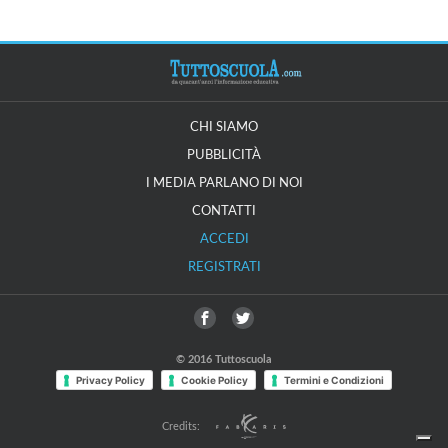
CHI SIAMO
PUBBLICITÀ
I MEDIA PARLANO DI NOI
CONTATTI
ACCEDI
REGISTRATI
© 2016 Tuttoscuola
Privacy Policy
Cookie Policy
Termini e Condizioni
Credits:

• [What you will do]: Leave out the pictures and copy the rest of the material above exactly.

• [Solution for this exercise]:
CHI SIAMO
PUBBLICITÀ
I MEDIA PARLANO DI NOI
CONTATTI
ACCEDI
REGISTRATI
© 2016 Tuttoscuola
Privacy Policy
Cookie Policy
Termini e Condizioni
Credits:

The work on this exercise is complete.